What is the proper way to loop through the required keyword arguments of a function and perform the same action on each of their values?

Question

I'm looking to strip the white-space from each of the arguments in a function that takes a bunch of required strings. And I don't want to use **kwargs which defeats the purpose of the required arguments.

def func(a, b, c):
    for argument, argument_value in sorted(list(locals().items())):
        print(argument, ':', argument_value)
        argument_value = ' '.join(argument_value.split())
        print(argument, ':', argument_value)

    print('a is now:', a)

func(a='   a test 1  ', b='   b test 2 ', c='c test    3')

Output

a :    a test 1  
a : a test 1
b :    b test 2 
b : b test 2
c : c test    3
c : c test 3
a is now:    a test 1  

Desired output for the original 'a' argument:

a is now : a test 1  

Being a newb, I cobbled this together and then read the python documentation which clearly states.

locals()
Update and return a dictionary representing the current local symbol table. Free variables are returned by locals() when it is called in function blocks, but not in class blocks.

Note
The contents of this dictionary should not be modified; changes may not affect the values of local and free variables used by the interpreter.

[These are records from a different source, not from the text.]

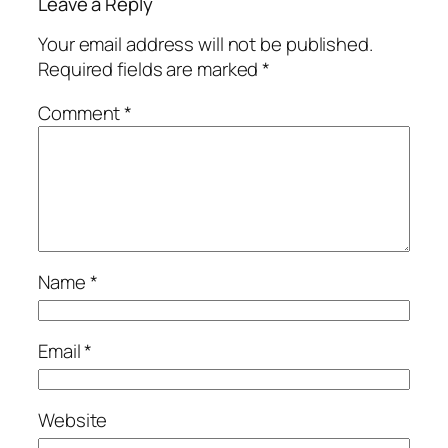
Leave a Reply
Your email address will not be published.
Required fields are marked
*
Comment
*
Name
*
Email
*
Website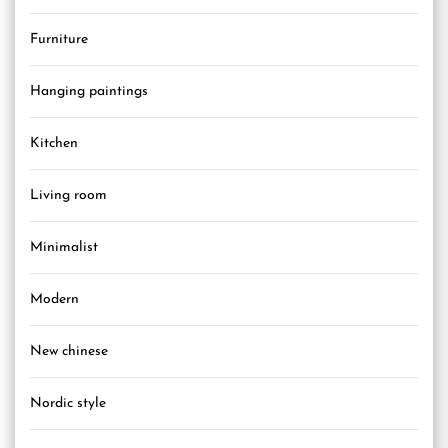
Furniture
Hanging paintings
Kitchen
Living room
Minimalist
Modern
New chinese
Nordic style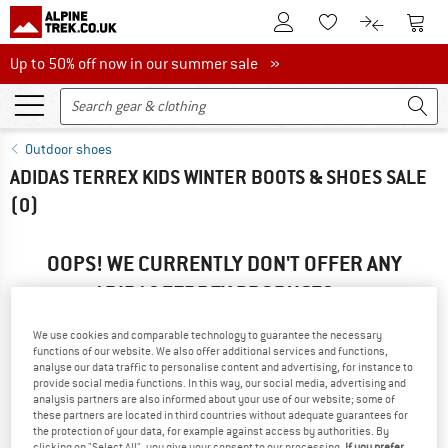
To Customer Account
To S
To Wishlist.
To product
Up to 50% off now in our summer sale
Up to 50% off now in our summer sale »
Outdoor shoes
ADIDAS TERREX KIDS WINTER BOOTS & SHOES SALE
(0)
OOPS! WE CURRENTLY DON'T OFFER ANY
ADIDAS TERREX PRODUCTS ...
... but we do have some alternatives we can offer. Choose one
We use cookies and comparable technology to guarantee the necessary
of the following options to find those quickly:
functions of our website. We also offer additional services and functions,
analyse our data traffic to personalise content and advertising, for instance to
» Go back to previous page
and try again with less filter
provide social media functions. In this way, our social media, advertising and
analysis partners are also informed about your use of our website; some of
values.
these partners are located in third countries without adequate guarantees for
the protection of your data, for example against access by authorities. By
clicking on "Select All", you give your consent to our processing.
If you prefer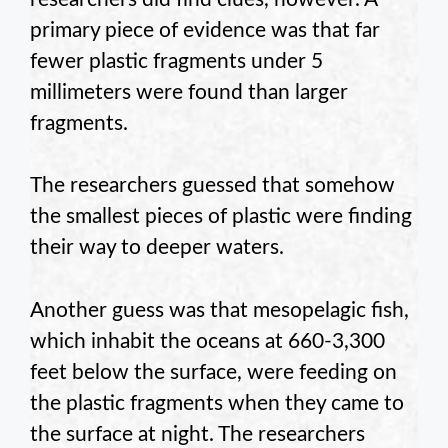
primary piece of evidence was that far
fewer plastic fragments under 5
millimeters were found than larger
fragments.
The researchers guessed that somehow
the smallest pieces of plastic were finding
their way to deeper waters.
Another guess was that mesopelagic fish,
which inhabit the oceans at 660-3,300
feet below the surface, were feeding on
the plastic fragments when they came to
the surface at night. The researchers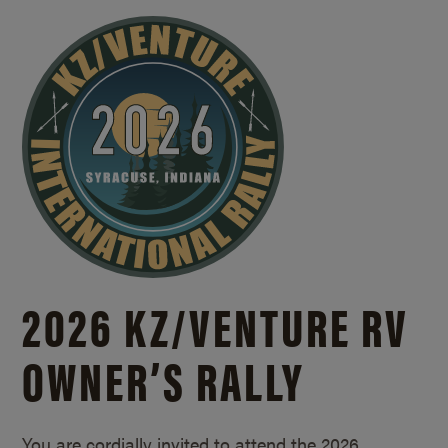
2026 KZ/
VENTURE RV
OWNER’S RALLY
You are cordially invited to attend the 2026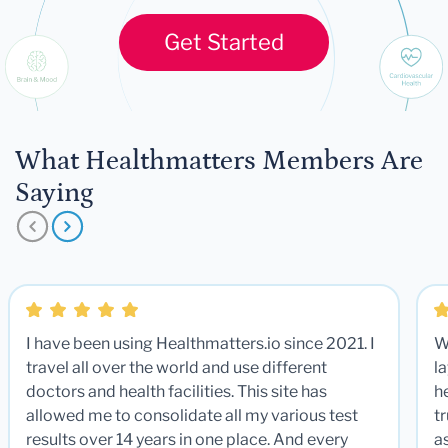
Get Started
What Healthmatters Members Are
Saying
I have been using Healthmatters.io since 2021. I
W
travel all over the world and use different
la
doctors and health facilities. This site has
he
allowed me to consolidate all my various test
t
results over 14 years in one place. And every
a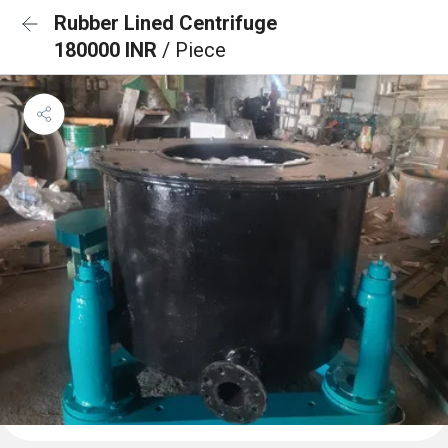
Rubber Lined Centrifuge
180000 INR
/ Piece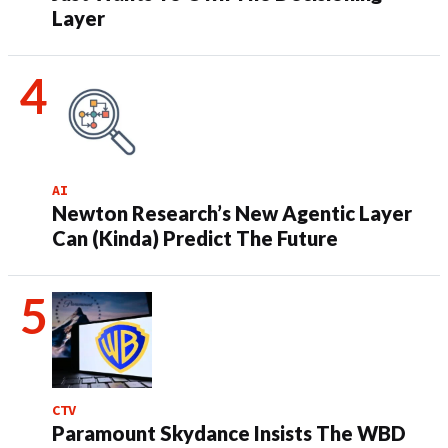
Layer
AI
Newton Research’s New Agentic Layer
Can (Kinda) Predict The Future
CTV
Paramount Skydance Insists The WBD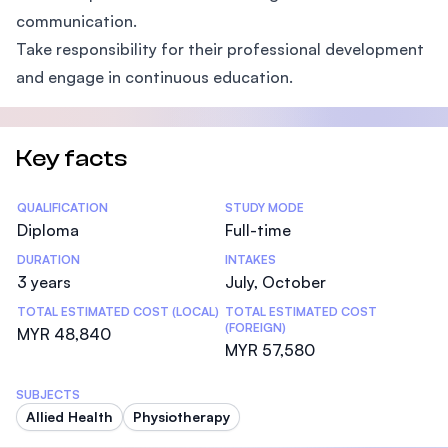
communication.
Take responsibility for their professional development
and engage in continuous education.
Key facts
Statistics
QUALIFICATION
STUDY MODE
Diploma
Full-time
DURATION
INTAKES
3 years
July, October
TOTAL ESTIMATED COST (LOCAL)
TOTAL ESTIMATED COST
(FOREIGN)
MYR 48,840
MYR 57,580
SUBJECTS
Allied Health
Physiotherapy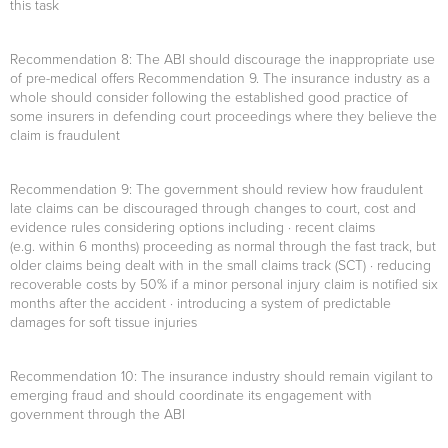
this task
Recommendation 8
: The ABI should discourage the inappropriate use
of pre-medical offers Recommendation 9. The insurance industry as a
whole should consider following the established good practice of
some insurers in defending court proceedings where they believe the
claim is fraudulent
Recommendation 9
: The government should review how fraudulent
late claims can be discouraged through changes to court, cost and
evidence rules considering options including · recent claims
(e.g. within 6 months) proceeding as normal through the fast track, but
older claims being dealt with in the small claims track (SCT) · reducing
recoverable costs by 50% if a minor personal injury claim is notified six
months after the accident · introducing a system of predictable
damages for soft tissue injuries
Recommendation 10
: The insurance industry should remain vigilant to
emerging fraud and should coordinate its engagement with
government through the ABI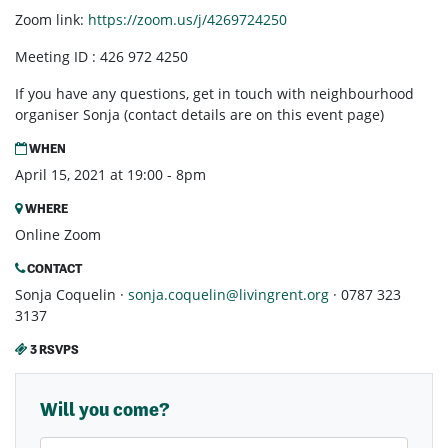
Zoom link:
https://zoom.us/j/4269724250
Meeting ID : 426 972 4250
If you have any questions, get in touch with neighbourhood
organiser Sonja (contact details are on this event page)
WHEN
April 15, 2021 at 19:00 - 8pm
WHERE
Online Zoom
CONTACT
Sonja Coquelin ·
sonja.coquelin@livingrent.org
· 0787 323
3137
3 RSVPS
Will you come?
First Name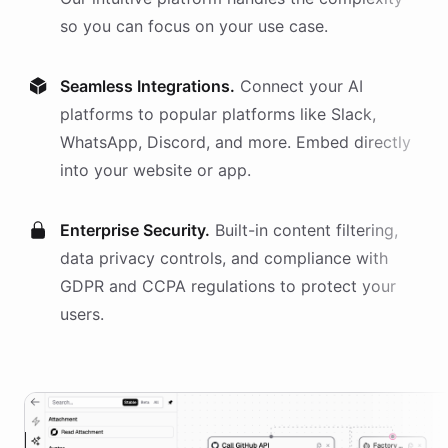
so you can focus on your use case.
Seamless Integrations.
Connect your AI
platforms
to popular platforms like Slack,
WhatsApp, Discord, and more. Embed directly
into your website or app.
Enterprise Security.
Built-in content filtering,
data privacy controls, and compliance with
GDPR and CCPA regulations to protect your
users.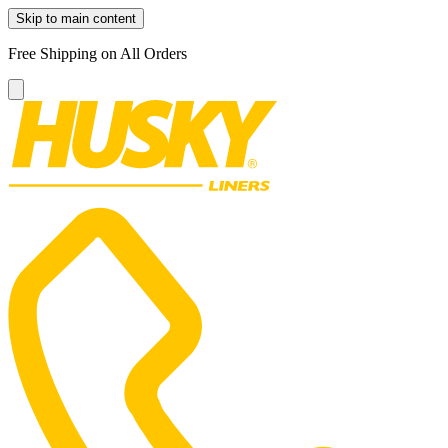
Skip to main content
Free Shipping on All Orders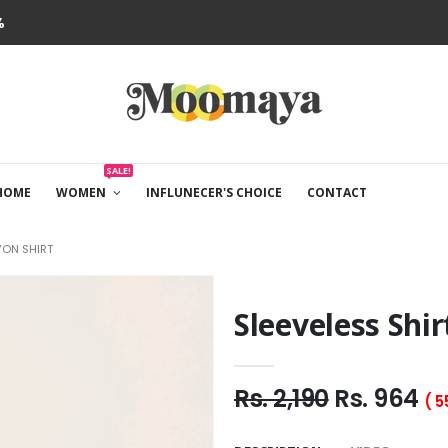
%
SALE!
HOME
WOMEN
INFLUNECER'S CHOICE
CONTACT
YON SHIRT
Sleeveless Shir
Rs. 2,190
Rs. 964
( 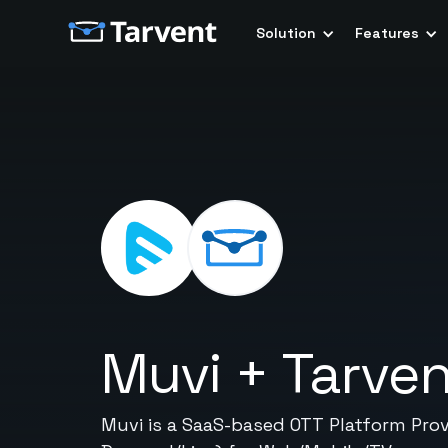
Solution
Features
Muvi
+
Tarve
Muvi is a SaaS-based OTT Platform Pro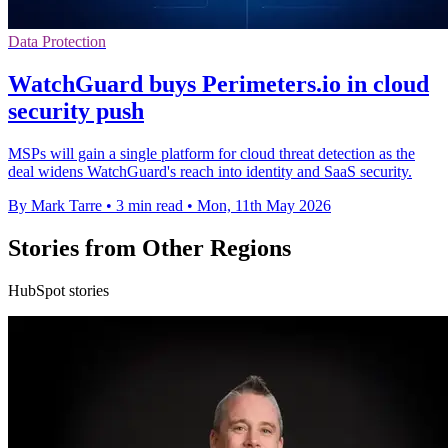
Data Protection
WatchGuard buys Perimeters.io in cloud
security push
MSPs will gain a single platform for cloud threat detection as the
deal widens WatchGuard's reach into identity and SaaS security.
By Mark Tarre
•
3 min read
•
Mon, 11th May 2026
Stories from Other Regions
HubSpot stories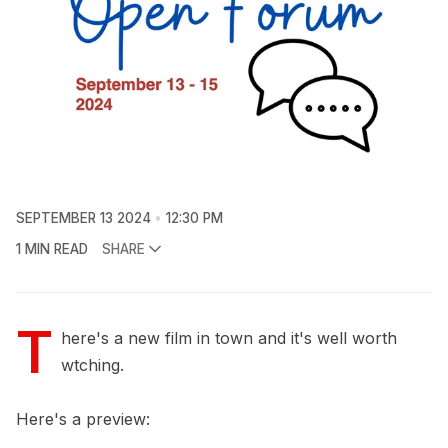
SEPTEMBER 13 2024
12:30 PM
1 MIN READ
SHARE
T
here's a new film in town and it's well worth
wtching.
Here's a preview: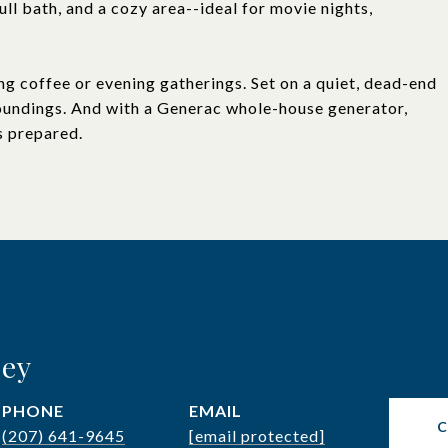
ll bath, and a cozy area--ideal for movie nights,
ng coffee or evening gatherings. Set on a quiet, dead-end
roundings. And with a Generac whole-house generator,
s prepared.
ley
PHONE
EMAIL
(207) 641-9645
[email protected]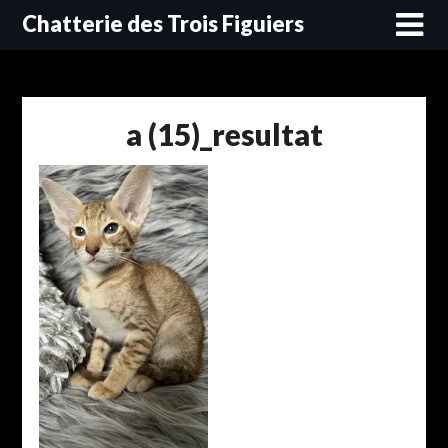
Skip
Chatterie des Trois Figuiers
to
content
a (15)_resultat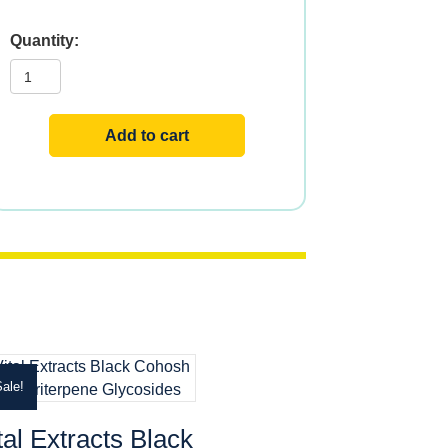
Vital
Extracts
Boswellia
quantity
Add to cart
ale!
tal Extracts Black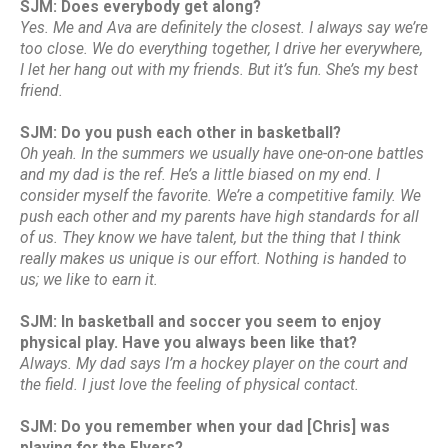
SJM: Does everybody get along?
Yes. Me and Ava are definitely the closest. I always say we’re
too close. We do everything together, I drive her everywhere,
I let her hang out with my friends. But it’s fun. She’s my best
friend.
SJM: Do you push each other in basketball?
Oh yeah. In the summers we usually have one-on-one battles
and my dad is the ref. He’s a little biased on my end. I
consider myself the favorite. We’re a competitive family. We
push each other and my parents have high standards for all
of us. They know we have talent, but the thing that I think
really makes us unique is our effort. Nothing is handed to
us; we like to earn it.
SJM: In basketball and soccer you seem to enjoy
physical play. Have you always been like that?
Always. My dad says I’m a hockey player on the court and
the field. I just love the feeling of physical contact.
SJM: Do you remember when your dad [Chris] was
playing for the Flyers?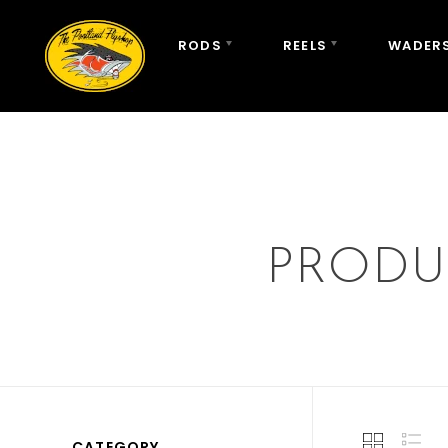
RODS
REELS
WADERS
PRODU
CATEGORY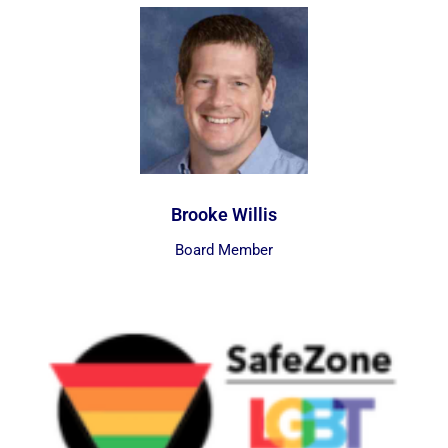
Brooke Willis
Board Member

What is the right way to do what I'm attempting here?

Answer 1

You can use a decorator to do that kind of task.

The idea is to mask the real function behind a decorator that will take generic arguments, do modifications "on them" (actually create new variables containing the modifications) and pass the modified arguments to the real function.

def strip_blanks(f):
    def decorated_func(*args, **kwargs):
        # Strip blanks from non-keyword arguments
        new_args = [ " ".join(arg.split()) for arg in args]
        # Strip blanks from keyword arguments
        new_kwargs = { key:" ".join(arg.split()) for key,arg in kwargs.items()}
        # Pass the modified arguments to the decorated function
        # And forward its result in case needed
        return f(*new_args, **new_kwargs)
    return decorated_func

@strip_blanks
def func(a, b, c):
    for i in a, b, c:
        print(i)

Then you'd get

>>> func(a = "  foo  bar", b = "baz  boz", c = "biz buz  ")
foo bar
baz boz
biz buz
>>> func("  foo  bar", "baz  boz", "biz buz  ")
foo bar
baz boz
biz buz
>>> func(a = "  foo  bar", b = "baz  boz", c = "biz buz  ", d = " ha ha")
Traceback (most recent call last):
  File "<pyshell#40>", line 1, in <module>
    func(a = "  foo  bar", b = "baz  boz", c = "biz buz  ", d = " ha ha")
  File "<pyshell#35>", line 5, in decorated_func
    f(*new_args, **new_kwargs)
TypeError: func() got an unexpected keyword argument 'd'
>>> 

Answer 2

I would start by changing your definition to def func(**kwargs). This takes whatever keyword arguments you provide and adds them to a dictionary. For example:

def func(**kwargs):
    for key in kwargs:
        print key, kwargs[key]

>>> func(a='hello', b='goodbye')
a hello
b goodbye
>>> func()
>>>

As you can see, it works with no arguments as well (nothing to print). From there, have a look at the string method strip.

EDIT:

You're giving some pretty arbitrary restrictions. So, what you want is:

• ...a specific number of arguments with specific names.

• ...to loop over the arguments.

• ...perform some work on each one.

The fastest way to do what you want is with locals() I think. I'm guessing what you're balking at is the bit about the contents of the dictionary not being modified. This isn't a concern here, as you're looping over a list of tuples representing the keys and values from the locals dictionary. When you do for argument, argument_value in ____ you are unpacking the tuples and assigning one value to each of those names. When you then do argument_value = 'blahblah' you are assigning a new string to argument_value. Strings are immutable, so you can't change the value "in placed". You aren't changing the value in the dictionary, as you haven't assigned anything to the dictionary's key.